According to a new study published by researchers from the University of Queensland and Griffith University in Australia, global warming could occur much more quickly than previously thought. The study is based on a new first-of-its-kind model which includes “energy use per person” as a predictive factor, rather than solely on economics or populations. The model forecasts that population and economic growth, combined with rising energy use per person could dramatically impact global energy demand, and subsequently CO2 emissions, making for an increase in the global average temperature by 1.5 degrees as early as 2020.
“Nations at the 2015 UN Conference on Climate Change agreed to keep the rise in global average temperature below 2 degrees Celsius, preferably limiting it to 1.5 degrees to protect island states,” said Professor Hankamer, who along with Dr Liam Wagner developed the model. “Our model shows we may have less time left than expected to prevent world temperature from rising above these thresholds.”
“World population is forecast to increase to over 9 billion people by 2050, which, together with international ‘pro-growth’ strategies, will lead to continually increasing energy demand.”
As a result, according to Professor Hankamer, the global energy sector must transition away from fossil fuel-based energy sources towards renewable energy sources in an attempt to control global temperature averages.
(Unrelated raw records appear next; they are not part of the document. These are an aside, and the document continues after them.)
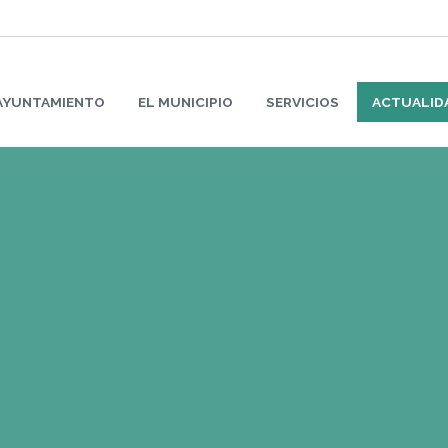
AYUNTAMIENTO
EL MUNICIPIO
SERVICIOS
ACTUALID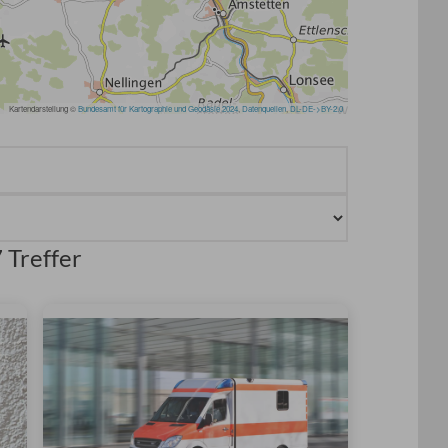
 Treffer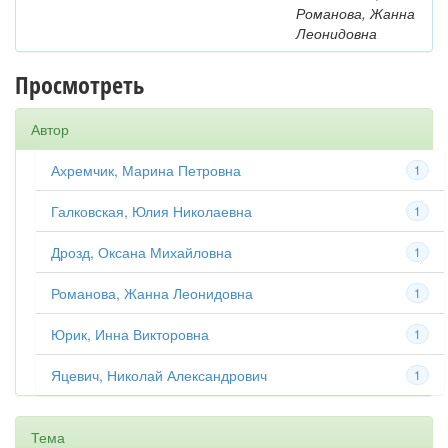
Романова, Жанна
Леонидовна
Просмотреть
Автор
Ахремчик, Марина Петровна
1
Галковская, Юлия Николаевна
1
Дрозд, Оксана Михайловна
1
Романова, Жанна Леонидовна
1
Юрик, Инна Викторовна
1
Яцевич, Николай Александрович
1
Тема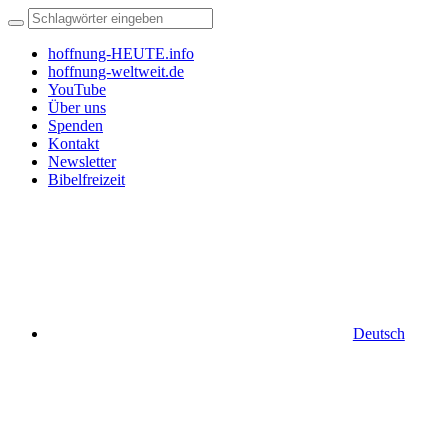
hoffnung-HEUTE.info
hoffnung-weltweit.de
YouTube
Über uns
Spenden
Kontakt
Newsletter
Bibelfreizeit
Deutsch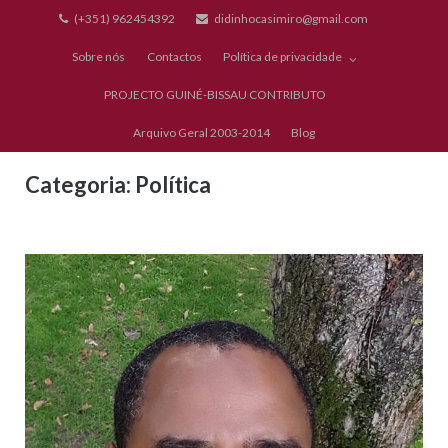
Skip
(+351) 962454392
didinhocasimiro@gmail.com
to
Sobre nós
Contactos
Política de privacidade
content
PROJECTO GUINÉ-BISSAU CONTRIBUTO
Arquivo Geral 2003-2014
Blog
Categoria:
Política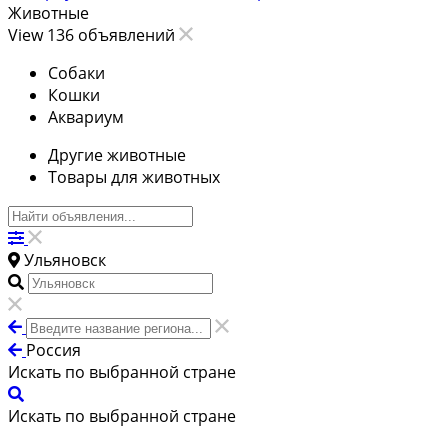
Животные
View 136 объявлений
Собаки
Кошки
Аквариум
Другие животные
Товары для животных
Ульяновск
Россия
Искать по выбранной стране
Искать по выбранной стране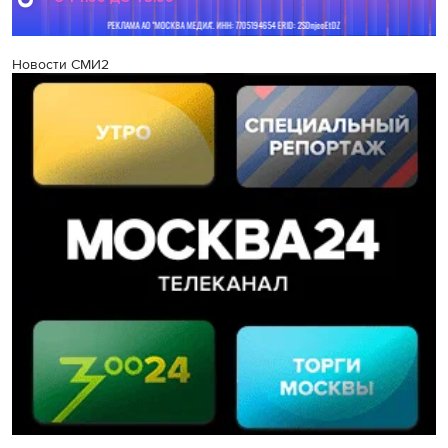
Новости СМИ2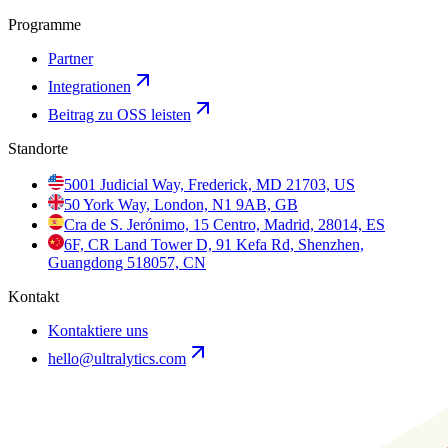
Programme
Partner
Integrationen
Beitrag zu OSS leisten
Standorte
5001 Judicial Way, Frederick, MD 21703, US
50 York Way, London, N1 9AB, GB
Cra de S. Jerónimo, 15 Centro, Madrid, 28014, ES
6F, CR Land Tower D, 91 Kefa Rd, Shenzhen,
Guangdong 518057, CN
Kontakt
Kontaktiere uns
hello@ultralytics.com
“The sun is by far the largest renewable energy source,” said Hankamer, a professor from the University of Queensland’s Institute for Molecular Bioscience. “In just two hours it delivers enough solar energy to the Earth’s surface to power the entire global economy for a year – and now is the time to make the switch.”
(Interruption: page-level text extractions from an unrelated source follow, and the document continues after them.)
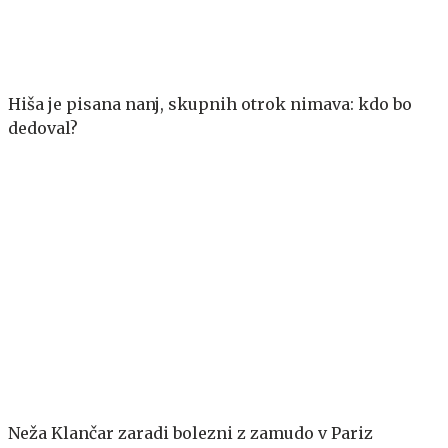
Hiša je pisana nanj, skupnih otrok nimava: kdo bo
dedoval?
Neža Klančar zaradi bolezni z zamudo v Pariz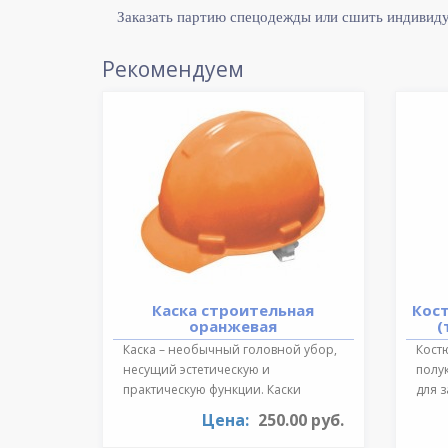
Заказать партию спецодежды или сшить индивид
Рекомендуем
Каска строительная
Кос
оранжевая
(
Каска – необычный головной убор,
Костю
несущий эстетическую и
полу
практическую функции. Каски
для 
необходимы для ..
темпе
Цена:
250.00 руб.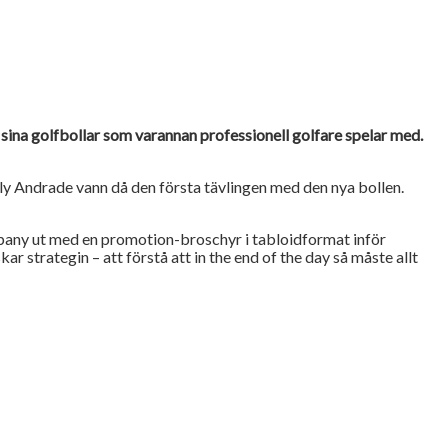
ör sina golfbollar som varannan professionell golfare spelar med.
lly Andrade vann då den första tävlingen med den nya bollen.
ompany ut med en promotion-broschyr i tabloidformat inför
 strategin – att förstå att in the end of the day så måste allt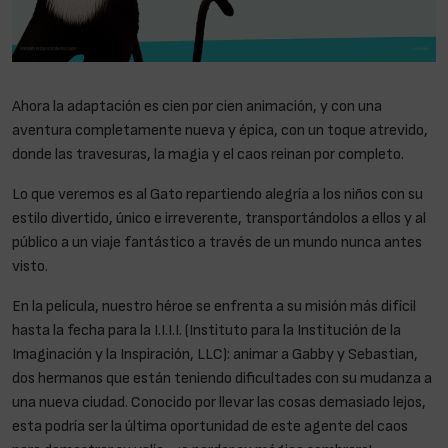
Ahora la adaptación es cien por cien animación, y con una
aventura completamente nueva y épica, con un toque atrevido,
donde las travesuras, la magia y el caos reinan por completo.
Lo que veremos es al Gato repartiendo alegría a los niños con su
estilo divertido, único e irreverente, transportándolos a ellos y al
público a un viaje fantástico a través de un mundo nunca antes
visto.
En la película, nuestro héroe se enfrenta a su misión más difícil
hasta la fecha para la I.I.I.I. (Instituto para la Institución de la
Imaginación y la Inspiración, LLC): animar a Gabby y Sebastian,
dos hermanos que están teniendo dificultades con su mudanza a
una nueva ciudad. Conocido por llevar las cosas demasiado lejos,
esta podría ser la última oportunidad de este agente del caos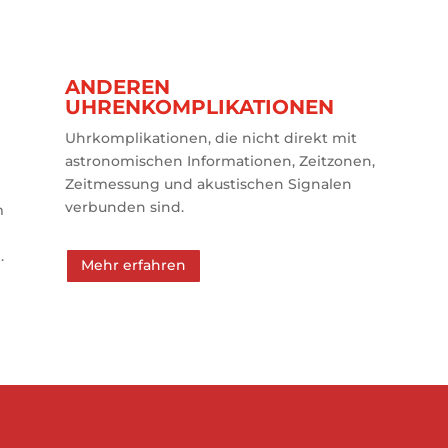
ANDEREN
UHRENKOMPLIKATIONEN
Uhrkomplikationen, die nicht direkt mit
astronomischen Informationen, Zeitzonen,
Zeitmessung und akustischen Signalen
verbunden sind.
m
.
Mehr erfahren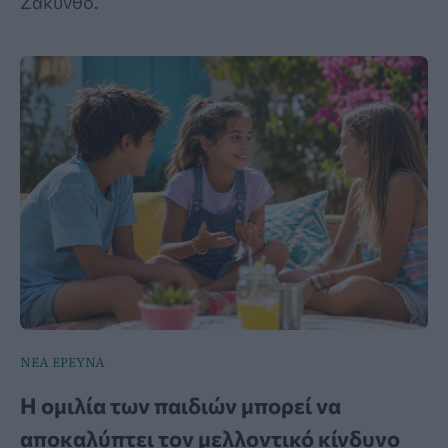
Ζάκυνθο.
ΝΕΑ ΕΡΕΥΝΑ
Η ομιλία των παιδιών μπορεί να
αποκαλύπτει τον μελλοντικό κίνδυνο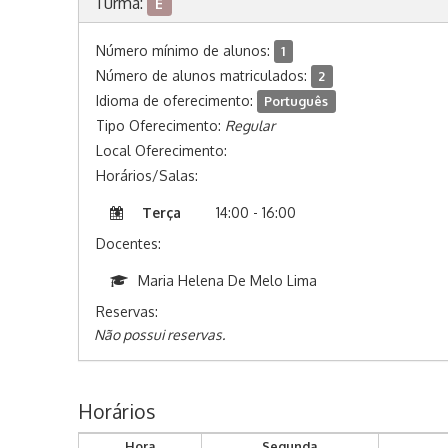
Turma:
E
Número mínimo de alunos:
1
Número de alunos matriculados:
2
Idioma de oferecimento:
Português
Tipo Oferecimento:
Regular
Local Oferecimento:
Horários/Salas:
Terça
14:00 - 16:00
Docentes:
Maria Helena De Melo Lima
Reservas:
Não possui reservas.
Horários
Hora
Segunda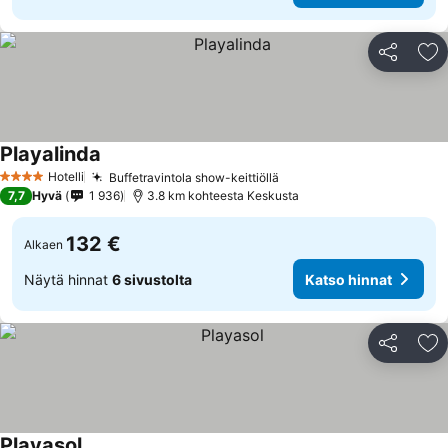
Jaa
Li
Playalinda
Hotelli
Buffetravintola show-keittiöllä
4 Tähtiluokitus
7,7
Hyvä
1 936
3.8 km kohteesta Keskusta
132 €
Alkaen
Näytä hinnat
6 sivustolta
Katso hinnat
Jaa
Li
Playasol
Hankamer also believes there currently exists a quick first step to bolster such a transition. “A cost-neutral strategy that governments should consider to fast track this transition is diverting the $500 billion used to subsidise the fossil fuel industry internationally to assist the global renewable sector.”
“We have a choice: leave people in poverty and speed towards dangerous global warming through the increased use of fossil fuels, or transition rapidly to renewables,” added Dr Liam Wagner, who partnered with Professor Hankamer in developing the model. “As 80 per cent of world energy is used as fuels and only 20 per cent as electricity, renewable fuels in particular will be critical.”